● TASK ITEM
Go through the entries below and count the lines where the word "cookies" appears; give only the count.

** DATA FOR THIS EXERCISE follows **

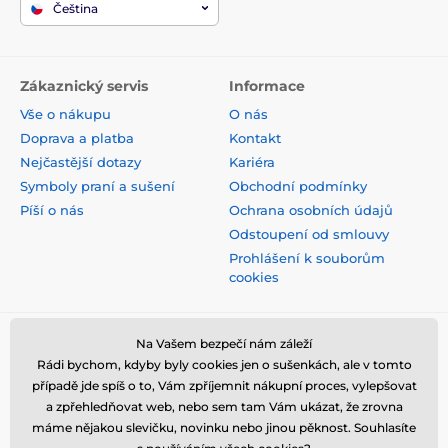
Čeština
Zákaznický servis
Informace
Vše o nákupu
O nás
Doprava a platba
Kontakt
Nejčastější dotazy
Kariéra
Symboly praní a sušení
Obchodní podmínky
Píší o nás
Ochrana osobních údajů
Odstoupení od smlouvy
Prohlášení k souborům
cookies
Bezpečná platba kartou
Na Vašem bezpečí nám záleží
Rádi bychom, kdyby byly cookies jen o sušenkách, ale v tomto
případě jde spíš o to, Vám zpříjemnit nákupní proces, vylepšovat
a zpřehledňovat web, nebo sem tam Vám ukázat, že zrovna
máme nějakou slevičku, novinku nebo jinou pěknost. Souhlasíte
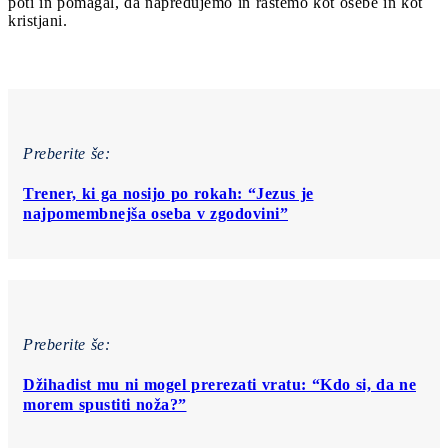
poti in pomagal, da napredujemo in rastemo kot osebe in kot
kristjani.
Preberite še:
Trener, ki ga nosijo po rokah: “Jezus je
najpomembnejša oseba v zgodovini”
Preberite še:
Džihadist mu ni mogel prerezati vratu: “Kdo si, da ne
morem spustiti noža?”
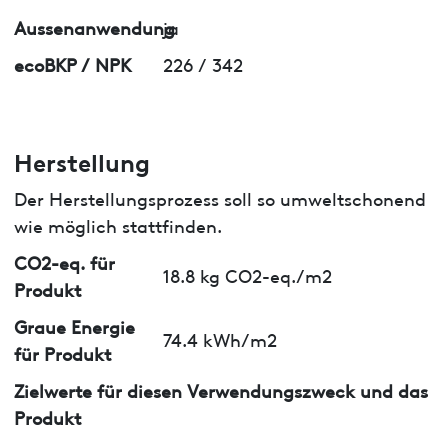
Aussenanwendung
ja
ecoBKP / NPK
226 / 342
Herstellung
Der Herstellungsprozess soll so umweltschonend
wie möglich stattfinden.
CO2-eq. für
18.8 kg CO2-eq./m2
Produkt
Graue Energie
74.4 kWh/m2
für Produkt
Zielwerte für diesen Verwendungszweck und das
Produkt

** End of DATA FOR THIS EXERCISE **
** DATA FOR THIS EXERCISE follows **

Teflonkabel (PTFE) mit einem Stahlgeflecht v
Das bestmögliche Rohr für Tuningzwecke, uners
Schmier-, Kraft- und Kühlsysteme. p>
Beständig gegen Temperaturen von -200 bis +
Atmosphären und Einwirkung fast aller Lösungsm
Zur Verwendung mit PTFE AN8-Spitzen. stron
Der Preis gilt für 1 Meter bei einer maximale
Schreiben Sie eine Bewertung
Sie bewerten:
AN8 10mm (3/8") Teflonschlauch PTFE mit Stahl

** End of DATA FOR THIS EXERCISE **

● TASK OUTPUT
2